■ **Directions**: Work through the data below and give the number of lines holding "April", nothing more.

===== Records

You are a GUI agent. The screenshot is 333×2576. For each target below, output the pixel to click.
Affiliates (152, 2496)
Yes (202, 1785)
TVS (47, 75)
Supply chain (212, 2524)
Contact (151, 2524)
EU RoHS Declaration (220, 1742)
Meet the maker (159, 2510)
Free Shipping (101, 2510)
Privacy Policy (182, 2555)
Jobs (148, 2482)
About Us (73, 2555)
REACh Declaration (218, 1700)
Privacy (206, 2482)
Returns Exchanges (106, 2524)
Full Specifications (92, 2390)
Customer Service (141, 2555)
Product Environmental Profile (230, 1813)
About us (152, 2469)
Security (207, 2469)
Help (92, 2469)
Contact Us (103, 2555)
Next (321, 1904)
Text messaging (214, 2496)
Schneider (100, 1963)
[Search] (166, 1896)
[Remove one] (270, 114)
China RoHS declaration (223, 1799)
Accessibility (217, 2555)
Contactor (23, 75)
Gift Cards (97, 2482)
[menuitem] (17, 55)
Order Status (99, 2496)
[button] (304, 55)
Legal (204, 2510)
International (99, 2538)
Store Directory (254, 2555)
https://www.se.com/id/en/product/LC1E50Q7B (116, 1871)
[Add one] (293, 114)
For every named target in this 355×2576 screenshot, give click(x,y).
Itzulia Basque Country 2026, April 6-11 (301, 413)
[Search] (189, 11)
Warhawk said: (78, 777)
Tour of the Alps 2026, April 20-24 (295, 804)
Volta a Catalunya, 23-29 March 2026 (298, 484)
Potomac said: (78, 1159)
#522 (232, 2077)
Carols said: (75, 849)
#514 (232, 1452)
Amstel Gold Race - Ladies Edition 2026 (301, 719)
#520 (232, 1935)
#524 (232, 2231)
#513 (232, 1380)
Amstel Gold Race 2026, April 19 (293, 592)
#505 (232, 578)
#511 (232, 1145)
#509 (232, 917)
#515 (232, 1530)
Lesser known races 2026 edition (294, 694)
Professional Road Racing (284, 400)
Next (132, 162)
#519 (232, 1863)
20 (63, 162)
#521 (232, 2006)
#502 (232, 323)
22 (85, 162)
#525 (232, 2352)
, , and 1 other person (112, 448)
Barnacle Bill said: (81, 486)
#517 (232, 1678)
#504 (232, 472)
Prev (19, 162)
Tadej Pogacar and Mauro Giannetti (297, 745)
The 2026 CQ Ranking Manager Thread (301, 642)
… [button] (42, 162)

==========

■ **Result**: 3